Der Totenvogel
Kirche von Loretto im Burgenland © Harald Hartmann
Kirche von Loretto im Burgenland
© Harald Hartmann, August 2006

In Loretto lebte einmal ein Pfarrer, dessen Altersschwäche ihn schon jahrelang ans Zimmer fesselte. An einem kalten Wintertag hörte er im Kamin ein leises Pochen, das immer kräftiger wurde, bis zu seiner Überraschung aus dem Ofen ein kohlschwarzer Vogel herauskroch. "Der Totenvogel!" dachte der alte Mann. Er nahm den schwarzen Vogel voll Freude auf und hatte in seiner Einsamkeit eine kleine Zerstreuung. Tag für Tag erschien der schwarze Vogel, aß die Speisen, die ihm der Pfarrer vorlegte, und hüpfte abends wieder in den Kamin hinein.

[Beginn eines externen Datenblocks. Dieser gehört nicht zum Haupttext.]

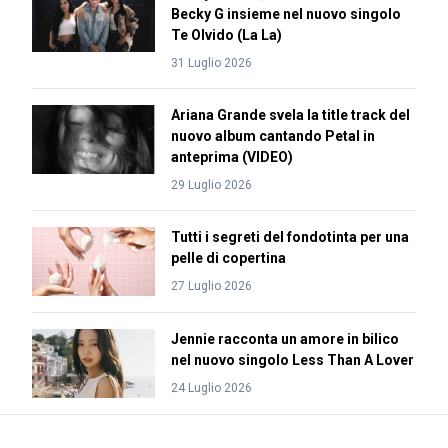
Becky G insieme nel nuovo singolo
Te Olvido (La La)
31 Luglio 2026
Ariana Grande svela la title track del
nuovo album cantando Petal in
anteprima (VIDEO)
29 Luglio 2026
Tutti i segreti del fondotinta per una
pelle di copertina
27 Luglio 2026
Jennie racconta un amore in bilico
nel nuovo singolo Less Than A Lover
24 Luglio 2026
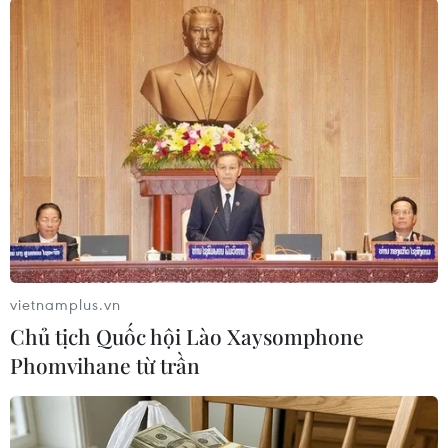
(Ảnh: Nguyên Lý/TTXVN)
vietnamplus.vn
Chủ tịch Quốc hội Lào Xaysomphone
Một lái xe công nghệ ở Huế uống thêm nước khi di chuyển trên
Phomvihane từ trần
đường, để cơ thể tránh mất nước giữa nắng nóng gay gắt.
(Ảnh: Nguyên Lý/TTXVN)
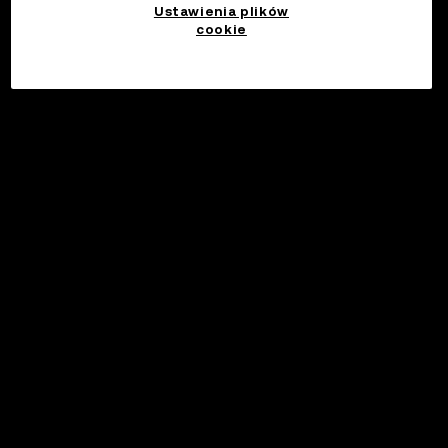
NYC
Hong Kong
Ustawienia plików
cookie
734
1K
OKX, WHAT’S NEXT, 2024! - Da Nang Community Meetup
OKX na szczycie kryptowalutowym 2024!
Za darmo
Za darmo
Zakończono
Zakończono
Vietnam
Moscow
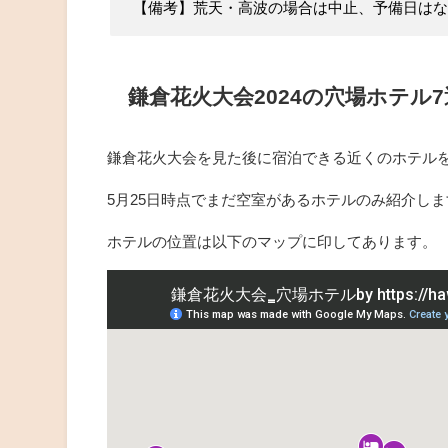
【備考】荒天・高波の場合は中止、予備日はな
鎌倉花火大会2024の穴場ホテル
鎌倉花火大会を見た後に宿泊できる近くのホテル
5月25日時点でまだ空室があるホテルのみ紹介しま
ホテルの位置は以下のマップに印してあります。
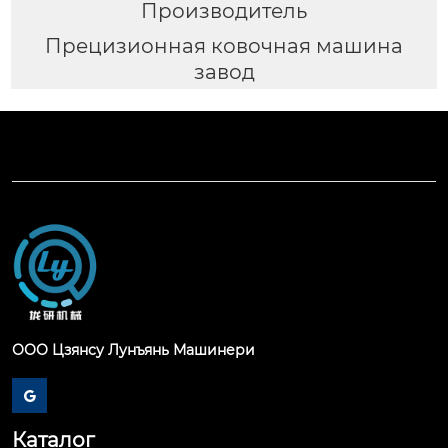
Производитель
Прецизионная ковочная машина
завод
ООО Цзянсу Лунъянь Машинери

Каталог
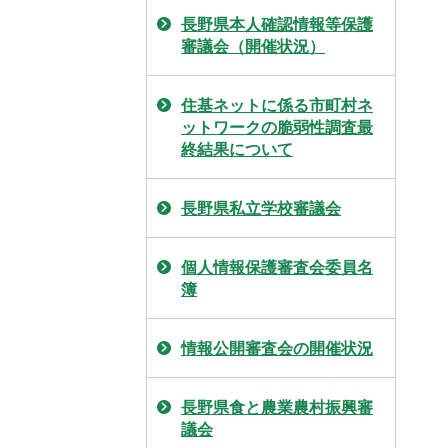
長野県本人確認情報等保護
審議会（開催状況）
住基ネットに係る市町村ネ
ットワークの脆弱性調査最
終結果について
長野県私立学校審議会
個人情報保護審査会委員名
簿
情報公開審査会の開催状況
長野県食と農業農村振興審
議会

Eines Abends ging die Wirtschafterin an der Zimmertür des Pfarrers vorbei und vernahm ein ängstliches Krächzen. Nichts Gutes ahnend, eilte sie in das Zimmer. Im Dämmerlicht saß der alte Mann im Lehnstuhl, das Haupt auf die Seite geneigt. Auf seinen sanften Gesichtszügen lag ein verklärtes, glückliches Lächeln. Der schwarze Vogel saß auf seiner Schulter und krächzte in einem gedehnten jammernden Ton. Da die Frau an das rätselhafte Tier und sein Krächzen schon gewöhnt war, beachtete sie es weiter nicht und glaubte, daß der Pfarrer schlafe. Kaum wollte sie jedoch das Zimmer verlassen, begann der Vogel noch lauter zu schreien. Das kam der Frau doch bedenklich vor. Sie näherte sich dem Pfarrer und erkannte, wie er mit offenen Augen schon ins Jenseits hinüberblickte.

Als man den Pfarrer zu Grabe trug, sah man im Kirchhof den schwarzen Vogel, dessen anhaltendes Krächzen alle Leidtragenden tief erschütterte. Erst im Dunkel der Nacht verschwand das gespenstige Tier und kam nie wieder. Die Leute sagten, es sei der Totenvogel gewesen, der dem alten Pfarrer den Abschied aus diesem Leben leichter gemacht hätte.

Quelle: Adolf Parr und Ernst Löger, Sagen aus dem Burgenland, Anton Mailly Wien/Leipzig 1931, Nr. 19, zit. nach Sagen aus dem Burgenland, Hrsg. Leander Petzoldt, München 1994, S. 92f.